DEV Community

marinsky roma
marinsky roma

Posted on

Does it really work for anybody, AI agentic testing, or automation

I have extensive experience in testing, automation, and setup of all these systems, and have successfully led numerous projects in the past that have fixed and scaled up automation, even for non-technical engineers.

Participated and consulted with around ten companies about how to fix their Agentic testing or automation approach.
In most cases, automation and testing were so unreliable that they even resulted in false positives, prompting complaints from C-level executives, managers, and engineers about their decision to shift Test Engineers or Automation engineers.

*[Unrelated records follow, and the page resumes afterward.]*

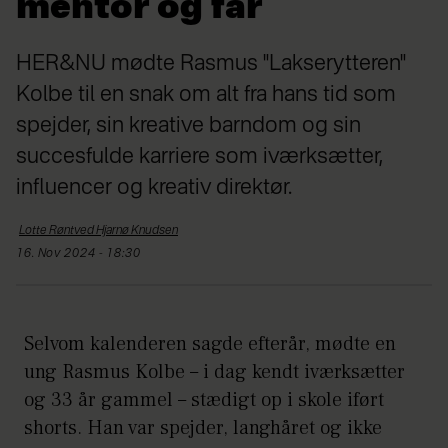
mentor og far
HER&NU mødte Rasmus "Lakserytteren"
Kolbe til en snak om alt fra hans tid som
spejder, sin kreative barndom og sin
succesfulde karriere som iværksætter,
influencer og kreativ direktør.
Lotte Røntved Hjarnø
Knudsen
16. Nov 2024 - 18:30
Selvom kalenderen sagde efterår, mødte en
ung Rasmus Kolbe – i dag kendt iværksætter
og 33 år gammel – stædigt op i skole iført
shorts. Han var spejder, langhåret og ikke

Some of the Agentic testing providers claim to develop around 1000 test cases monthly, but after a few months, they deliver around 500 largely flaky tests.
Some providers have claimed zero flakiness, connect Confluence or documents, and our tool will build excellent test coverage for every feature without requiring human interaction.

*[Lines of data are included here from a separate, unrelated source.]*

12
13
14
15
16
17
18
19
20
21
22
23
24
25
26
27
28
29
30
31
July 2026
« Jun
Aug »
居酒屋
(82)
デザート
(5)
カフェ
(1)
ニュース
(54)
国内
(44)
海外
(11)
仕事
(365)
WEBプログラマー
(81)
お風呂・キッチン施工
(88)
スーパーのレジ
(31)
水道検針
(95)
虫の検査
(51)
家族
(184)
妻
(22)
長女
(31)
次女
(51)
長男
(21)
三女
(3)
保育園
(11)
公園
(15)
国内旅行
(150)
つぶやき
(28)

I had a chance to listen to their demos, watch their ads, and websites with excellent descriptions
But most of their demos, sites, and ads are based on just login, or just fulfilling a simple user registration setup

But moreover, I see lots of articles on the engineering media that "Playwright MCP will blow your mind" and it's the same - login scenario, maximum simple registration, and shitty code generated based

So, does anybody have a success story for a big product to shift human Test Engineering to Agentic testing tools?

Top comments (4)

Collapse
 
anchildress1 profile image
Ashley Childress

I have a related theory I've been wanting to try and haven't had time to get to it yet. But mostly the automation benefits I've seen are all documentation related. That's exactly what I use Playwright for most of the time, too. The testing comes secondary.

I'm terrified to even completely turn over unit tests in chat most of the time. It's filling up the green bar for the sake of covering lines and if the implementation was wrong to begin with, then you just get a wronger test reinforcing that fact.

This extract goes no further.